**BRIEF**
Please write out each entry exactly as it appears.

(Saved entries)
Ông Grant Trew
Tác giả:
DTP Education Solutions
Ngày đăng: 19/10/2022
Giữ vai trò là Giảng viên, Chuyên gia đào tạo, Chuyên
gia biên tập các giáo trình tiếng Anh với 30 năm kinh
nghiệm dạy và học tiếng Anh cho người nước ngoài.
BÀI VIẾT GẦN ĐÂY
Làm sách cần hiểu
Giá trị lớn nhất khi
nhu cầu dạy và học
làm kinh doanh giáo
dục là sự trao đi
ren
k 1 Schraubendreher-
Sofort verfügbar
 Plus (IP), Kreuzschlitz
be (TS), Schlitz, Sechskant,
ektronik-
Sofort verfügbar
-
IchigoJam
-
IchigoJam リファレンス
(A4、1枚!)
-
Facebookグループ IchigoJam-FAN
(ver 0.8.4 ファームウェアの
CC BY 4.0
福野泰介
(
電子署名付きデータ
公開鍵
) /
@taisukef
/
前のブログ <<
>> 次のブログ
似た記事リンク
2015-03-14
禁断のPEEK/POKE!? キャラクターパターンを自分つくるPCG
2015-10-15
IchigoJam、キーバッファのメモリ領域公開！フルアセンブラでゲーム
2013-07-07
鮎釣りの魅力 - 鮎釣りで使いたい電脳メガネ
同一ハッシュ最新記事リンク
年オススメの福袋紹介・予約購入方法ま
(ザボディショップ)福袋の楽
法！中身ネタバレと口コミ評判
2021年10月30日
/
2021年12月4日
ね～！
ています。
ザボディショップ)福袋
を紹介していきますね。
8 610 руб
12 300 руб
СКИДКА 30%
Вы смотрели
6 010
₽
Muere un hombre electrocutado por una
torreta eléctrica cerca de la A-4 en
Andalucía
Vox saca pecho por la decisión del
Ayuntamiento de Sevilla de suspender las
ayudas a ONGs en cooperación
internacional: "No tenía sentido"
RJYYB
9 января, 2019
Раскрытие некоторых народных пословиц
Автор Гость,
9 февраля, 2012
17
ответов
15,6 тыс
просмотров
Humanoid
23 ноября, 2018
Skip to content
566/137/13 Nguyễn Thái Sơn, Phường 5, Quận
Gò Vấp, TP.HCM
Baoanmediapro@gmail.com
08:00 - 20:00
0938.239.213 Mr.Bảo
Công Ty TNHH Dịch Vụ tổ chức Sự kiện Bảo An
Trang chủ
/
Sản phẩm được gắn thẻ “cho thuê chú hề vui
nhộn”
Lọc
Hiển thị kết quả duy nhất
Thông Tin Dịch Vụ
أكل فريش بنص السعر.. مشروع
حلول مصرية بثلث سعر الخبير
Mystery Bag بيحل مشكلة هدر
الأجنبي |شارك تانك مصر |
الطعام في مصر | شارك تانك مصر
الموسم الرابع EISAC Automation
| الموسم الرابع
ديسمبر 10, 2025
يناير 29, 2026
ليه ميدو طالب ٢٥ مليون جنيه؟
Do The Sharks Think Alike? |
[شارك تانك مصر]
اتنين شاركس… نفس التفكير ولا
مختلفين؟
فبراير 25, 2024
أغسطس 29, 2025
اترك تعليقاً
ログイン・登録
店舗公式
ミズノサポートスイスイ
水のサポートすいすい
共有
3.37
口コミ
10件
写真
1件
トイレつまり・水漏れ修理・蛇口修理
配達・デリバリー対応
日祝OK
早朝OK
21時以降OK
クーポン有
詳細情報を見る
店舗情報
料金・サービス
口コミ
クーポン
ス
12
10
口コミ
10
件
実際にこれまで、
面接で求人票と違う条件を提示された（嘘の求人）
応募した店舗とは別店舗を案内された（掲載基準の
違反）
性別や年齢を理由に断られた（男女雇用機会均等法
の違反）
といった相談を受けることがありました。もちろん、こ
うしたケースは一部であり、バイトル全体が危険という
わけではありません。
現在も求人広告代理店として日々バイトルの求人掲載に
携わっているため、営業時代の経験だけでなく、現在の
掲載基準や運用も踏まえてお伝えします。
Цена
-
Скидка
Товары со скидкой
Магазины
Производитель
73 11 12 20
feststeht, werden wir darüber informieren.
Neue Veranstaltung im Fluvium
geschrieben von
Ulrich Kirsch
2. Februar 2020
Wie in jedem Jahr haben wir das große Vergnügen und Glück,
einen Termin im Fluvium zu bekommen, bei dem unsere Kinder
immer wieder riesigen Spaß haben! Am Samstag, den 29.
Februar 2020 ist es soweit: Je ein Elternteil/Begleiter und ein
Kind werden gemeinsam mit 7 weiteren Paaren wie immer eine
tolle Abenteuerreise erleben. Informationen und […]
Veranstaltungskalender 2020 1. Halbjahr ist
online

**WRITTEN REPLY**
Ông Grant Trew
Tác giả:
DTP Education Solutions
Ngày đăng: 19/10/2022
Giữ vai trò là Giảng viên, Chuyên gia đào tạo, Chuyên
gia biên tập các giáo trình tiếng Anh với 30 năm kinh
nghiệm dạy và học tiếng Anh cho người nước ngoài.
BÀI VIẾT GẦN ĐÂY
Làm sách cần hiểu
Giá trị lớn nhất khi
nhu cầu dạy và học
làm kinh doanh giáo
dục là sự trao đi
ren
k 1 Schraubendreher-
Sofort verfügbar
 Plus (IP), Kreuzschlitz
be (TS), Schlitz, Sechskant,
ektronik-
Sofort verfügbar
-
IchigoJam
-
IchigoJam リファレンス
(A4、1枚!)
-
Facebookグループ IchigoJam-FAN
(ver 0.8.4 ファームウェアの
CC BY 4.0
福野泰介
(
電子署名付きデータ
公開鍵
) /
@taisukef
/
前のブログ <<
>> 次のブログ
似た記事リンク
2015-03-14
禁断のPEEK/POKE!? キャラクターパターンを自分つくるPCG
2015-10-15
IchigoJam、キーバッファのメモリ領域公開！フルアセンブラでゲーム
2013-07-07
鮎釣りの魅力 - 鮎釣りで使いたい電脳メガネ
同一ハッシュ最新記事リンク
年オススメの福袋紹介・予約購入方法ま
(ザボディショップ)福袋の楽
法！中身ネタバレと口コミ評判
2021年10月30日
/
2021年12月4日
ね～！
ています。
ザボディショップ)福袋
を紹介していきますね。
8 610 руб
12 300 руб
СКИДКА 30%
Вы смотрели
6 010
₽
Muere un hombre electrocutado por una
torreta eléctrica cerca de la A-4 en
Andalucía
Vox saca pecho por la decisión del
Ayuntamiento de Sevilla de suspender las
ayudas a ONGs en cooperación
internacional: "No tenía sentido"
RJYYB
9 января, 2019
Раскрытие некоторых народных пословиц
Автор Гость,
9 февраля, 2012
17
ответов
15,6 тыс
просмотров
Humanoid
23 ноября, 2018
Skip to content
566/137/13 Nguyễn Thái Sơn, Phường 5, Quận
Gò Vấp, TP.HCM
Baoanmediapro@gmail.com
08:00 - 20:00
0938.239.213 Mr.Bảo
Công Ty TNHH Dịch Vụ tổ chức Sự kiện Bảo An
Trang chủ
/
Sản phẩm được gắn thẻ “cho thuê chú hề vui
nhộn”
Lọc
Hiển thị kết quả duy nhất
Thông Tin Dịch Vụ
أكل فريش بنص السعر.. مشروع
حلول مصرية بثلث سعر الخبير
Mystery Bag بيحل مشكلة هدر
الأجنبي |شارك تانك مصر |
الطعام في مصر | شارك تانك مصر
الموسم الرابع EISAC Automation
| الموسم الرابع
ديسمبر 10, 2025
يناير 29, 2026
ليه ميدو طالب ٢٥ مليون جنيه؟
Do The Sharks Think Alike? |
[شارك تانك مصر]
اتنين شاركس… نفس التفكير ولا
مختلفين؟
فبراير 25, 2024
أغسطس 29, 2025
اترك تعليقاً
ログイン・登録
店舗公式
ミズノサポートスイスイ
水のサポートすいすい
共有
3.37
口コミ
10件
写真
1件
トイレつまり・水漏れ修理・蛇口修理
配達・デリバリー対応
日祝OK
早朝OK
21時以降OK
クーポン有
詳細情報を見る
店舗情報
料金・サービス
口コミ
クーポン
ス
12
10
口コミ
10
件
実際にこれまで、
面接で求人票と違う条件を提示された（嘘の求人）
応募した店舗とは別店舗を案内された（掲載基準の
違反）
性別や年齢を理由に断られた（男女雇用機会均等法
の違反）
といった相談を受けることがありました。もちろん、こ
うしたケースは一部であり、バイトル全体が危険という
わけではありません。
現在も求人広告代理店として日々バイトルの求人掲載に
携わっているため、営業時代の経験だけでなく、現在の
掲載基準や運用も踏まえてお伝えします。
Цена
-
Скидка
Товары со скидкой
Магазины
Производитель
73 11 12 20
feststeht, werden wir darüber informieren.
Neue Veranstaltung im Fluvium
geschrieben von
Ulrich Kirsch
2. Februar 2020
Wie in jedem Jahr haben wir das große Vergnügen und Glück,
einen Termin im Fluvium zu bekommen, bei dem unsere Kinder
immer wieder riesigen Spaß haben! Am Samstag, den 29.
Februar 2020 ist es soweit: Je ein Elternteil/Begleiter und ein
Kind werden gemeinsam mit 7 weiteren Paaren wie immer eine
tolle Abenteuerreise erleben. Informationen und […]
Veranstaltungskalender 2020 1. Halbjahr ist
online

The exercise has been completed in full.